Sounds good so far. So, what can be optimized then?

Optimizations

Let's now see in-depth what we have already.

First of all, Windows interlocked functions are very fast. Furthermore, the Microsoft VC++ compiler supports intrinsic interlocked functions (see the underscored versions, _InterlockedXXXX in MSDN). Actually, I could not squeeze any more, even at the assembler level.

So, what's wrong with the standard Windows critical sections?

Let's look at the definition of the CRITICAL_SECTION C/C++ structure (defined in winnt.h). That's how it is defined:

typedef struct _RTL_CRITICAL_SECTION {
    PRTL_CRITICAL_SECTION_DEBUG DebugInfo;

    //
    //  The following three fields control entering and exiting the critical
    //  section for the resource
    //


    LONG LockCount;
    LONG RecursionCount;
    HANDLE OwningThread;        // from the thread's ClientId->UniqueThread

    HANDLE LockSemaphore;
    ULONG_PTR SpinCount;        // force size on 64-bit systems when packed

} RTL_CRITICAL_SECTION, *PRTL_CRITICAL_SECTION;

Some explanation about the members: LockCount is the parameter to the interlocked operations, OwningThread is the owning thread ID (although declared as HANDLE, it is a DWORD), RecursionCount specifies how many times the owning thread has acquired the critical section, SpinCount is the number of additional attempts that should be performed before going into the suspended state, and the LockSemaphore is the kernel object handle - however, it seems to be an auto-reset event rather than a semaphore.

In addition, there's a DebugInfo member, which is our first problem. In fact, when you call InitializeCriticalSection besides initializing the variables of the structure, the Windows API also allocates an additional structure and stores a pointer to it in the DebugInfo member. In such a way, Windows tracks all your critical sections. The question is, what is this for? It is stated that in such a way, Windows can automatically detect deadlocks in the program. In my opinion - stupid idea. At least, there has to be an option to initialize a critical section without this DebugInfo.

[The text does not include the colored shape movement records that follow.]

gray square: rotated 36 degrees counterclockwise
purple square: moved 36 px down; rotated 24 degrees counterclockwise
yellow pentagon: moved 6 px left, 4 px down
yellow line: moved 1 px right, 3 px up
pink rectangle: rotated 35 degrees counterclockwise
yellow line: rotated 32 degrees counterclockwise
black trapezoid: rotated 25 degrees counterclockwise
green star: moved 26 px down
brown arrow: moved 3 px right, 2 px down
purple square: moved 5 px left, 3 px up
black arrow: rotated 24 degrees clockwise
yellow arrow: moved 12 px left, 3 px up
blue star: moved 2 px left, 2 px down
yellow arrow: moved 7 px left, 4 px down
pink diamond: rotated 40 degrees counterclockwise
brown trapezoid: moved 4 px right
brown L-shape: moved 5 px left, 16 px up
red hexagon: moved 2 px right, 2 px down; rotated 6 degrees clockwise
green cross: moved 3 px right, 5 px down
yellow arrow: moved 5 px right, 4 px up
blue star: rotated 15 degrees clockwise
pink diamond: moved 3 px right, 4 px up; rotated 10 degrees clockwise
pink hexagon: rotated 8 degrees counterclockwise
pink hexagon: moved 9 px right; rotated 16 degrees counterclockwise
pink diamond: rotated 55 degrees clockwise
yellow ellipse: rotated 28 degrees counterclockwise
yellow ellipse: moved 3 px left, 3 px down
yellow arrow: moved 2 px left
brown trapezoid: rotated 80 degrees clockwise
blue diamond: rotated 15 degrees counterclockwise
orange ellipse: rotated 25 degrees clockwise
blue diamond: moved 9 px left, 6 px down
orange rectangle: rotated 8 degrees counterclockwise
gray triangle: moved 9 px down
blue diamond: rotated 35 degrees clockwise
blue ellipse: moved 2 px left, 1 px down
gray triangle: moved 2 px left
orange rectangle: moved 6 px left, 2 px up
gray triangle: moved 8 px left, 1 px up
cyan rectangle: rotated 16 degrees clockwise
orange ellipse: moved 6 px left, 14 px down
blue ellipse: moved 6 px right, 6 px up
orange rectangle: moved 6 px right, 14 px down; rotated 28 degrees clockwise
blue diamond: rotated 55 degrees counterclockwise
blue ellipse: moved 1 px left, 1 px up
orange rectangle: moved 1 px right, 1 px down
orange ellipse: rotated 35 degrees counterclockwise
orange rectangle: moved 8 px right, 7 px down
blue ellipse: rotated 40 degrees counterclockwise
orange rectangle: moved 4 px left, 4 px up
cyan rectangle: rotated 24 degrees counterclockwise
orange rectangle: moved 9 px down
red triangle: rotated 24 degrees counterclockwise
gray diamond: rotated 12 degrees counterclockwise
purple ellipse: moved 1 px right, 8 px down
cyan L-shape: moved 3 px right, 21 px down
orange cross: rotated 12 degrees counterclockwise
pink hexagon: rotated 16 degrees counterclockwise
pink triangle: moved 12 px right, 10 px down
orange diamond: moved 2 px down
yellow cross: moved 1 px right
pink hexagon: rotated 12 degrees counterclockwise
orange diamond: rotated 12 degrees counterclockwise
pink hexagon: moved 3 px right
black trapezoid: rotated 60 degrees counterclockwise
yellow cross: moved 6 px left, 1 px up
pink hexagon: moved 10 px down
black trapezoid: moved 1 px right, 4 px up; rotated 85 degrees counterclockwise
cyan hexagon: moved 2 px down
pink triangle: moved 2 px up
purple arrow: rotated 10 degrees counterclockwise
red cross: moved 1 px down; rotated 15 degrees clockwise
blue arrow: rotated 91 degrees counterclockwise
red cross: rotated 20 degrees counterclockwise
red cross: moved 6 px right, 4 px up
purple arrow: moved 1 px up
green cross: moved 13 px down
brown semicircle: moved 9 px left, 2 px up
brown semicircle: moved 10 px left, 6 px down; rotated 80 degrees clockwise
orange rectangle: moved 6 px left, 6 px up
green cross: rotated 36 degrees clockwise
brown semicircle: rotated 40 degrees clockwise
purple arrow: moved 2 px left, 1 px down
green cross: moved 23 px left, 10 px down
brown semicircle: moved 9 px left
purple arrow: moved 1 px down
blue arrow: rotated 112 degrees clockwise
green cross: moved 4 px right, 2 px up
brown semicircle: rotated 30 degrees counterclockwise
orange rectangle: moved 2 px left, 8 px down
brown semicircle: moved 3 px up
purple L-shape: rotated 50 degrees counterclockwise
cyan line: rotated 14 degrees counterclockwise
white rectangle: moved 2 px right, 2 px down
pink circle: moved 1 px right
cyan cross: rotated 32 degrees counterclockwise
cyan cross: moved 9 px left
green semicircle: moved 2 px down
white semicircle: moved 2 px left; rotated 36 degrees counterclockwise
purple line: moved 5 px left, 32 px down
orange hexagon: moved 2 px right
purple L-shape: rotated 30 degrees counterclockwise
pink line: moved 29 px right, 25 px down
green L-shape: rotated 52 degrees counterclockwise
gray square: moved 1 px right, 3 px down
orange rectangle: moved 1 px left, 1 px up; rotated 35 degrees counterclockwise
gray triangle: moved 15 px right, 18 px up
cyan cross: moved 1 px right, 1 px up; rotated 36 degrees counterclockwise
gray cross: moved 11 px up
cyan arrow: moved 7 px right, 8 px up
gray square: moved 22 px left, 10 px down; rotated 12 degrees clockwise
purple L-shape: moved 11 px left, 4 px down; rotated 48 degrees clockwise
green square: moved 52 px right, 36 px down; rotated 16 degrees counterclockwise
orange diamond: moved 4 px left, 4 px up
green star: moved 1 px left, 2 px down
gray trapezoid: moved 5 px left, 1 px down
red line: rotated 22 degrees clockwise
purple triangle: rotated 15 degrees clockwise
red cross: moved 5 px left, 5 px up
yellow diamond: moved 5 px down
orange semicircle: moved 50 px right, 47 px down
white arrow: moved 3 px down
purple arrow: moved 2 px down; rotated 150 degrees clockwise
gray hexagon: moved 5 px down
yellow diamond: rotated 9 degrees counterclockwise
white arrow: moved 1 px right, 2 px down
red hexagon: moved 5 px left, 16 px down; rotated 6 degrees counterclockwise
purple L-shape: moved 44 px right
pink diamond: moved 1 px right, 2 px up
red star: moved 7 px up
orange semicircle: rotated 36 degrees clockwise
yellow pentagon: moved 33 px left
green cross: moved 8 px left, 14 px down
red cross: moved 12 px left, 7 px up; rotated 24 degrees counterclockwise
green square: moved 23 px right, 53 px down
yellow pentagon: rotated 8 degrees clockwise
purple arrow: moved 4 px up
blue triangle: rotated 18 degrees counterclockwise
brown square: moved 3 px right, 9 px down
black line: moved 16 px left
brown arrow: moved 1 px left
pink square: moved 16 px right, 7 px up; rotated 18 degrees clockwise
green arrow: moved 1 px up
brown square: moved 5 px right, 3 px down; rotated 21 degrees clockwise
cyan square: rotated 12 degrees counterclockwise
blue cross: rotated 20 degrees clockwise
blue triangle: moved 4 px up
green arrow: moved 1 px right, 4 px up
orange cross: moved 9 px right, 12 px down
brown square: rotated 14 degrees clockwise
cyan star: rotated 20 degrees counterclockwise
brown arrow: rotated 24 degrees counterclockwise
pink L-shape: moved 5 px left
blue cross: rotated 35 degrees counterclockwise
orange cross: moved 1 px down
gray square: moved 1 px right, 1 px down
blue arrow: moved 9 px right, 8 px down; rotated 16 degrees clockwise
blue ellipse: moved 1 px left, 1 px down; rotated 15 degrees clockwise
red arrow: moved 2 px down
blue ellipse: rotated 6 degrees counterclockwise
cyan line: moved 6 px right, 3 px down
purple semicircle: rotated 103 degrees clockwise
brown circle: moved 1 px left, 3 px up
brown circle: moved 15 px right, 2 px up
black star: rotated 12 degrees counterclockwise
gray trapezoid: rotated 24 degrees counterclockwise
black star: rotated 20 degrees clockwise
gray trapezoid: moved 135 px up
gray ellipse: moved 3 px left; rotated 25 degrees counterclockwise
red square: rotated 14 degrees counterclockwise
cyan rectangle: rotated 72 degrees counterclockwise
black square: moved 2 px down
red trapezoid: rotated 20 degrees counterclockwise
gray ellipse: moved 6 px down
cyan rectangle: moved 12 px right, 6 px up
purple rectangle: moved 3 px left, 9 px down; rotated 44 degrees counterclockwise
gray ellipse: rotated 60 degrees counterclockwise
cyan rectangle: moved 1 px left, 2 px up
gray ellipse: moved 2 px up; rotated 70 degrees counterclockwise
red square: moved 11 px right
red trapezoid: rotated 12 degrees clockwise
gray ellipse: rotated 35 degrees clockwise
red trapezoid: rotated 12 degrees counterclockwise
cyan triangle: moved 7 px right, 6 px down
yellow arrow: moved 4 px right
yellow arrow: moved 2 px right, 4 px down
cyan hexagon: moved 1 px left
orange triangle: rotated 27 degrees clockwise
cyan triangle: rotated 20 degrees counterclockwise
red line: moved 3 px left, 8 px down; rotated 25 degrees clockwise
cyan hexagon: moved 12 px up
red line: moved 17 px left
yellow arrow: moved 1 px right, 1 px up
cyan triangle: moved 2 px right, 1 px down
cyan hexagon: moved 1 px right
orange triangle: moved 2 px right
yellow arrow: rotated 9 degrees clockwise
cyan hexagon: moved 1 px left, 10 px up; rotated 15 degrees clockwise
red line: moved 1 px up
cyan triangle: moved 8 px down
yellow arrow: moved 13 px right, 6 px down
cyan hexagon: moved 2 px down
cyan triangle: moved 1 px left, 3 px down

First of all, I've never seen this deadlock detection mechanism working, even when a deadlock really happened (should it be enabled somehow?). Also, tracking all the critical sections alone does not do the deadlock detection, since there may be other synchronization objects too. If so, the deadlock detection should rather be something implemented in the kernel mode. But anyway, there's no ultimate solution for this: an application can also use infinite spin-locks, it's not forbidden. In my opinion, deadlocks should be prevented from the beginning by correctly designing the application. That's something you may need in debug time only.

The CRITICAL_SECTION structure consists of six 32 bit members, but because of the DebugInfo, the real memory consumption is more than 24 bytes. RTL_CRITICAL_SECTION_DEBUG takes another 32 bytes, plus it seems to be allocated on heap, which makes memory consumption even larger. From my experiments, it's about 100 bytes.

Also, creating/destroying such critical sections is not zero time-consuming. Allocating/freeing memory on the heap takes some time, plus it needs additional synchronization.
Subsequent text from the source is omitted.